Abstract:
Objective To explore the predictive value of immune inflammation combined with liver function hematological indicators for the metastasis of colorectal cancer.
Methods A retrospective analysis of clinical data of 133 patients with colorectal cancer was conducted. The patients were divided into three groups based on disease progression after 24 months of postoperative follow-up: non-metastasis group (n=38), liver metastasis group (n=43), and non-liver distant metastasis group (n=52). The immune inflammatory markers and liver function hematological indicators of progression-free survival were analyzed. Nomogram prediction models were constructed using univariate and multivariate logistic regression analyses to identify risk factors for metastasis of colorectal cancer. The accuracy of the nomogram was validated using receiver operating characteristic (ROC) curve and calibration curve, and the clinical predictive efficacy was evaluated through decision curve and clinical impact curve.

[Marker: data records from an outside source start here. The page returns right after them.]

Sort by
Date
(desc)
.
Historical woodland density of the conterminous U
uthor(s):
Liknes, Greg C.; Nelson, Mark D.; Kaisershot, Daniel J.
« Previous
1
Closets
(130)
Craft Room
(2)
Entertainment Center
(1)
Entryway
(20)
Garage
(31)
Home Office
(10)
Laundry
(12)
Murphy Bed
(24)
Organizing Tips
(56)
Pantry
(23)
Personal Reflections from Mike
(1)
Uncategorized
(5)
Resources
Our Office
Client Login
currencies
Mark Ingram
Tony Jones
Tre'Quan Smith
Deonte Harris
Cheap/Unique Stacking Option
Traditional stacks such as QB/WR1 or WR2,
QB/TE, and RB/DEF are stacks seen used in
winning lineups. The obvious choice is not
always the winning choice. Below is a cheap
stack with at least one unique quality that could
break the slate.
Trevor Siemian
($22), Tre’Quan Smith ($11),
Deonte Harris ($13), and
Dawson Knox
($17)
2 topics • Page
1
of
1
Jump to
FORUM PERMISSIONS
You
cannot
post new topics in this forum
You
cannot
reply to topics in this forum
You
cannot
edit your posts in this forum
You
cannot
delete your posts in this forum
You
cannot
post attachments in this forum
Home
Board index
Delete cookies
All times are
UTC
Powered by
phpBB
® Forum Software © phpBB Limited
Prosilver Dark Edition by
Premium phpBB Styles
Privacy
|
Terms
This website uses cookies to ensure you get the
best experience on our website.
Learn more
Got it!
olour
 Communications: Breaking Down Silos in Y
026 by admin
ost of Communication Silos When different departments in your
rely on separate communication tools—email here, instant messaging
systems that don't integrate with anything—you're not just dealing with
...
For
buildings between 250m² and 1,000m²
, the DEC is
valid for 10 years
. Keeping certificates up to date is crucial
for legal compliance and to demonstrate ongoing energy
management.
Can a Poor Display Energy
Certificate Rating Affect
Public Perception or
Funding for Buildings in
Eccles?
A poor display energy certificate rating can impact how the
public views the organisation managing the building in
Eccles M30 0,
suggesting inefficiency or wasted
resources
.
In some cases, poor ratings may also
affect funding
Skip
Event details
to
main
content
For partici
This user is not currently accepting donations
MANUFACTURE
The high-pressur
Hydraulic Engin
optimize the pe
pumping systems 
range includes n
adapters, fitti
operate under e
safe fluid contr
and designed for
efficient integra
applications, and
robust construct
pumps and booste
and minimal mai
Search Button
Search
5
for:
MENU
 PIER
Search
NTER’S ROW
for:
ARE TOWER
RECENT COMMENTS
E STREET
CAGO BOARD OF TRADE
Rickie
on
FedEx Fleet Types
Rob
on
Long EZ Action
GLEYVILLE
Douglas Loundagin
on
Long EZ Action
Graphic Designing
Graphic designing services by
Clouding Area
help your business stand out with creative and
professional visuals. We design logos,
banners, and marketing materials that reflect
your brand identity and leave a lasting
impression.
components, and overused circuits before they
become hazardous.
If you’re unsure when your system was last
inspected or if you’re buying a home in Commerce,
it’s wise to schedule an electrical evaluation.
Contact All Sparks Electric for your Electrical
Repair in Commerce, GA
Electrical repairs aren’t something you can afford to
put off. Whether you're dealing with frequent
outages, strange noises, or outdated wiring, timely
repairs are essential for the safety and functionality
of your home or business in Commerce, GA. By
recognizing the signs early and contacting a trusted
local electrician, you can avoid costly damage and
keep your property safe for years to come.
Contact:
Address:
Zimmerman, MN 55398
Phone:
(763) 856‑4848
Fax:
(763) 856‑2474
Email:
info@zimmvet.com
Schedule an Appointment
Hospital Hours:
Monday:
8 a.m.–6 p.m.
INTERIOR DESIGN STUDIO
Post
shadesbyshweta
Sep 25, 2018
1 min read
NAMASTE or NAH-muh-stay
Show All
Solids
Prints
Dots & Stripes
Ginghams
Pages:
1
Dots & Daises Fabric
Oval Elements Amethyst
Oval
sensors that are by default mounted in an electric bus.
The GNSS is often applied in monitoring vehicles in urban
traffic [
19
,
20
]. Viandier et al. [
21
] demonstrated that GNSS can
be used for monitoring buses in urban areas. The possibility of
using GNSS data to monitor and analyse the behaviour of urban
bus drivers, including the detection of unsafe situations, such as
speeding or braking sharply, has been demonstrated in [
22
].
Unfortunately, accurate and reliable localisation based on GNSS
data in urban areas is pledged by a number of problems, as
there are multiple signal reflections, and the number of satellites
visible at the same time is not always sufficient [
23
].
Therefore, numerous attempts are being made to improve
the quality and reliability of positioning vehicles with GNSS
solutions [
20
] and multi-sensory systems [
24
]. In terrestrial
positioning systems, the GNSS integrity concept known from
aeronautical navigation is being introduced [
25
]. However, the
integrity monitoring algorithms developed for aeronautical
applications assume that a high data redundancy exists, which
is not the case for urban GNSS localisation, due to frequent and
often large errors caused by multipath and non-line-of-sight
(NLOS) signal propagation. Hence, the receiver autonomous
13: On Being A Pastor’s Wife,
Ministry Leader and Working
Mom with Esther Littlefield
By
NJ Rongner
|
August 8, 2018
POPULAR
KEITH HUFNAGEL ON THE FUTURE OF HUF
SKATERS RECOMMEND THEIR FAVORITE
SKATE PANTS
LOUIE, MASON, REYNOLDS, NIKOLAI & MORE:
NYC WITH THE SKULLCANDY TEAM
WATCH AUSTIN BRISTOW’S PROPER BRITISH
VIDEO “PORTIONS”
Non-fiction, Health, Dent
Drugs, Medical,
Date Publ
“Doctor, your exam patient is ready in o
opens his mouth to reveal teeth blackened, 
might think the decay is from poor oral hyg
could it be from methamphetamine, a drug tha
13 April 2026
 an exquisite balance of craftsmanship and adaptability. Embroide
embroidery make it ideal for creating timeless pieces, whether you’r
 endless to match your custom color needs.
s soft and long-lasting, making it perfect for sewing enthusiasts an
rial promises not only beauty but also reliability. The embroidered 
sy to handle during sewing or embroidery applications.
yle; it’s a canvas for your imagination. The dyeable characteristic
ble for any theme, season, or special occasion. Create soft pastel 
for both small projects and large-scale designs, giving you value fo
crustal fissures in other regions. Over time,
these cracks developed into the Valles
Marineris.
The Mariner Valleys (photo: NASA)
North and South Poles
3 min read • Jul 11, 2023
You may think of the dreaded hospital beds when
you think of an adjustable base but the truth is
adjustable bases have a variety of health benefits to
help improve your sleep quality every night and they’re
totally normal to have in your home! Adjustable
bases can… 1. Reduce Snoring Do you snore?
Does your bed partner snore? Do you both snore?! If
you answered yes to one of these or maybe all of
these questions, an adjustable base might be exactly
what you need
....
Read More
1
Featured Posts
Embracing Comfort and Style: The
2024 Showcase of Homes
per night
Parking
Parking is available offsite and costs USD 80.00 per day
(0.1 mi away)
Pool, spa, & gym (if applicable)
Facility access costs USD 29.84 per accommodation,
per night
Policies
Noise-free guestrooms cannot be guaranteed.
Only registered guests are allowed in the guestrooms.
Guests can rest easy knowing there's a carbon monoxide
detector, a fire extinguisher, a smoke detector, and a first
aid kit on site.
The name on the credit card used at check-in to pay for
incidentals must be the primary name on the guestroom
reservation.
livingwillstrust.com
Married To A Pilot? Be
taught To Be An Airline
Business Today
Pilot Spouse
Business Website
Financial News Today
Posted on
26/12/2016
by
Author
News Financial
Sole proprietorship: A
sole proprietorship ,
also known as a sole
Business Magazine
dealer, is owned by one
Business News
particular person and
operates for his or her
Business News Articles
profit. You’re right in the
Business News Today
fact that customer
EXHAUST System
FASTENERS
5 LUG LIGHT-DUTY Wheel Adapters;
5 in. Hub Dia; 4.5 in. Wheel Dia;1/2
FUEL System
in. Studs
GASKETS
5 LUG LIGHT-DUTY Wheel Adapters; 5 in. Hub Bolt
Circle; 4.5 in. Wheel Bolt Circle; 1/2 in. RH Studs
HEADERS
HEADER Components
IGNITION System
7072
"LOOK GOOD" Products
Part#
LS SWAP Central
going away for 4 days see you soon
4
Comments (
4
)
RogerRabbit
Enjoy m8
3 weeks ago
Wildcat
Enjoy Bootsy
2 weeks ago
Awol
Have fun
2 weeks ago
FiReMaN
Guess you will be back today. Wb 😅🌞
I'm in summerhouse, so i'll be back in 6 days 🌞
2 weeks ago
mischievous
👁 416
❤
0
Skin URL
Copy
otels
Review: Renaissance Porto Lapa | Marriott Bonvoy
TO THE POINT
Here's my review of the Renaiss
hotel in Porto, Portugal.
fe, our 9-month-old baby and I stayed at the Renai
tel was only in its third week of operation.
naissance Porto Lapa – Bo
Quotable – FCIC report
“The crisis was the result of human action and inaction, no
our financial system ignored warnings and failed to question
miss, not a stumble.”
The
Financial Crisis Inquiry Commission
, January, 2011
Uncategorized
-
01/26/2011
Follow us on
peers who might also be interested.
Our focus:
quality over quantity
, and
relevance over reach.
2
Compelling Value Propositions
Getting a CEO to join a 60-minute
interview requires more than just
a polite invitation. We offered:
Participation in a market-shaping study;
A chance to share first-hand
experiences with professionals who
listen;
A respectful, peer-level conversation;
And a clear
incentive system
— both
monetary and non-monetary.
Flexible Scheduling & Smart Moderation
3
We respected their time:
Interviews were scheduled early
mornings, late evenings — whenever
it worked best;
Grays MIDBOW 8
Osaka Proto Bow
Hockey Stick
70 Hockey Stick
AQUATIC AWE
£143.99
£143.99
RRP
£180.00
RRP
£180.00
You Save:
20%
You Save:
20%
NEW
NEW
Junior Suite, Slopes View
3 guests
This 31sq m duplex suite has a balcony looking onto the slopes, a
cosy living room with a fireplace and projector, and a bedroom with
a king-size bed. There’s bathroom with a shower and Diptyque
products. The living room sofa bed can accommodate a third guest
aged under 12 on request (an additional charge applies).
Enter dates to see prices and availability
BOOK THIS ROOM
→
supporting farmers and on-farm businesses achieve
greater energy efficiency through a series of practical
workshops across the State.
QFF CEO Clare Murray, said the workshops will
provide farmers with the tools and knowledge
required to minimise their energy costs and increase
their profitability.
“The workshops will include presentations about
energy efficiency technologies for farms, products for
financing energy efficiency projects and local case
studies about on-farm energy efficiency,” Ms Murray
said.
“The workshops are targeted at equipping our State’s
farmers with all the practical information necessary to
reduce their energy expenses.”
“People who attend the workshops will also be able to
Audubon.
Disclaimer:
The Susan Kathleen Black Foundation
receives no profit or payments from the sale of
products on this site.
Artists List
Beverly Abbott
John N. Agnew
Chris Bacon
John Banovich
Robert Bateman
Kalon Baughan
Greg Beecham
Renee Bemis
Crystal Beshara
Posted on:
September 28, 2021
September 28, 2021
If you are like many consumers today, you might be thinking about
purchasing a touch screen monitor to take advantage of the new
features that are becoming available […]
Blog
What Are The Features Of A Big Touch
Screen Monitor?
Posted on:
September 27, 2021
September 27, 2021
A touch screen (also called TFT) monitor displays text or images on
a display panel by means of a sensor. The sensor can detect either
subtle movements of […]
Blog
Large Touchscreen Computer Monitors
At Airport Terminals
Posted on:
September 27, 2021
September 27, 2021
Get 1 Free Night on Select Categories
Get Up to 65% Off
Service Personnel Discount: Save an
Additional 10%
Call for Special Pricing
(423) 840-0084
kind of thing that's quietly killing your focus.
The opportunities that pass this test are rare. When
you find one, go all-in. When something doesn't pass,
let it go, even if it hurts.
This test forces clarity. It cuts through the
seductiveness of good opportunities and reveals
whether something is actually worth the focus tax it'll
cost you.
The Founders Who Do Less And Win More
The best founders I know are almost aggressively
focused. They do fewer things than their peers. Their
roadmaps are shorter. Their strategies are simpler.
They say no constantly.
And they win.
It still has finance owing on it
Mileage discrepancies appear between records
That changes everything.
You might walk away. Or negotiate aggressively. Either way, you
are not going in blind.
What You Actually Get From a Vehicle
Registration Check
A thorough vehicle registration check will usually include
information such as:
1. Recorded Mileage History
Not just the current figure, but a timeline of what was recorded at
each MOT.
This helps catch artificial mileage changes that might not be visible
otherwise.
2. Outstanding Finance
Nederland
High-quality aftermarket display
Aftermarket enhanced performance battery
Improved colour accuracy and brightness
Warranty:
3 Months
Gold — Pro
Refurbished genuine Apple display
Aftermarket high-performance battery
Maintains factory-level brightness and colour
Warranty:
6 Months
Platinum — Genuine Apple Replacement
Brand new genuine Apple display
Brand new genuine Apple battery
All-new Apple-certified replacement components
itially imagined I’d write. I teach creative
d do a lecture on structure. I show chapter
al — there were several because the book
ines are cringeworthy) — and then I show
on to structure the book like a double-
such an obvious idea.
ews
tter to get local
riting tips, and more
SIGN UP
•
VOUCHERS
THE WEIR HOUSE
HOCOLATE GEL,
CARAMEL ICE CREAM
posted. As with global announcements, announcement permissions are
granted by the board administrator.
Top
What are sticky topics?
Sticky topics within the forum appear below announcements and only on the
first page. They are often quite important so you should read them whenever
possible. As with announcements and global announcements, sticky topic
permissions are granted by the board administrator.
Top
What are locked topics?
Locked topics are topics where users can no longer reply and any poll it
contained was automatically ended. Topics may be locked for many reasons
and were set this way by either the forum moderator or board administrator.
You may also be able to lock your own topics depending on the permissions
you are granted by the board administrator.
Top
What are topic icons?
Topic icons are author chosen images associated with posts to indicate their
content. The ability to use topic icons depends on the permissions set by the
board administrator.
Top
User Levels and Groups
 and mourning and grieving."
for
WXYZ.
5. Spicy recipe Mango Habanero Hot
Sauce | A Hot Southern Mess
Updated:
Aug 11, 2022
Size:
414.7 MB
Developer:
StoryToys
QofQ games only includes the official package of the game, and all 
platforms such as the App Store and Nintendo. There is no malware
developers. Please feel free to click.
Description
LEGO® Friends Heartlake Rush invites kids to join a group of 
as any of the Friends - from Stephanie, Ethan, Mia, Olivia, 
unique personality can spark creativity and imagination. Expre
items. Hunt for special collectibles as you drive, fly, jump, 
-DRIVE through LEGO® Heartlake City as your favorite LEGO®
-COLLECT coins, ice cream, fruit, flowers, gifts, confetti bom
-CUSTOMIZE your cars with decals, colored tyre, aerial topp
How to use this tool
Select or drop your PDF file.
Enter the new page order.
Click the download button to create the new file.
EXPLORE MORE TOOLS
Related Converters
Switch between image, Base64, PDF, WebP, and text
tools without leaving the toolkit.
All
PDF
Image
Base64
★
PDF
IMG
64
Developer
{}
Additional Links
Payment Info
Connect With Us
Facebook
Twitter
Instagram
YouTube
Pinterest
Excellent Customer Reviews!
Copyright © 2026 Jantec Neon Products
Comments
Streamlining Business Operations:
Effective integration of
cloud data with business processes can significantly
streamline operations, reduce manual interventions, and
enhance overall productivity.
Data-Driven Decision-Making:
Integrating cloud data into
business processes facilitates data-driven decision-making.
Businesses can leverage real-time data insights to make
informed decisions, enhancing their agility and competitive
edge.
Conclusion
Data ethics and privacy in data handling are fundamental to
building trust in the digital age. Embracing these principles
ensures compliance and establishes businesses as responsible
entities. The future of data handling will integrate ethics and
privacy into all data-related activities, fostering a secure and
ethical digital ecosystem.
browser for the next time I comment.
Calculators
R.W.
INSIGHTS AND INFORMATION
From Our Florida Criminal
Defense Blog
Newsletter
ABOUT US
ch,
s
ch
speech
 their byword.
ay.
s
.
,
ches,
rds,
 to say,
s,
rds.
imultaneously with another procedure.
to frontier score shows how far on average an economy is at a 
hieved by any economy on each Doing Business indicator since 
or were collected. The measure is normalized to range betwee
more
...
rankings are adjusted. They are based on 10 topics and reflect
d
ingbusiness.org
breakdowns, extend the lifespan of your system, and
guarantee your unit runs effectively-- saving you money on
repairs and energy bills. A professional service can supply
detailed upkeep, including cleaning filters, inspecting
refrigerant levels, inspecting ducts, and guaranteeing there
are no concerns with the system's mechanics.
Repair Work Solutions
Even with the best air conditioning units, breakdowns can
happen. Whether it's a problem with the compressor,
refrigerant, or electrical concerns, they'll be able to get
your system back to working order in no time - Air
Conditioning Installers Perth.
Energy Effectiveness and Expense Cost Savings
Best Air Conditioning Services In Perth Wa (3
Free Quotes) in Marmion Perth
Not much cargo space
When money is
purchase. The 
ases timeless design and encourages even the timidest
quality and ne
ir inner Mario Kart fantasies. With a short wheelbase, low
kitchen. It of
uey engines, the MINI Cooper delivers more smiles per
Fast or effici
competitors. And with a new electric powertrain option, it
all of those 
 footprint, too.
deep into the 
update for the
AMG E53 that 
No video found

Results Univariate and multivariate logistic regression analyses showed that pan-immune-inflammatory value (PIV), prognostic nutritional index (PNI), and bile acid (BA) were independent predictors of colorectal cancer metastasis. The area under the ROC curve of the combined prediction of metastasis was 0.84; neutrophil/lymphocyte ratio (NLR) and BA were independent predictors of liver metastasis from colorectal cancer. The area under the ROC curve of the combined prediction of liver metastasis was 0.83; PIV and PNI were independent predictive factors for the occurrence of non-liver distant metastasis from colorectal cancer. The area under the ROC curve for the combined prediction of non-liver distant metastasis was 0.83. The calibration curve, decision curve, and clinical impact curve showed that the three models had good accuracy and net benefit value.
Conclusion The nomogram constructed based on immune inflammation and liver function hematological indicators can predict the metastasis of patients with colorectal cancer and has high predictive efficacy and clinical application prospects.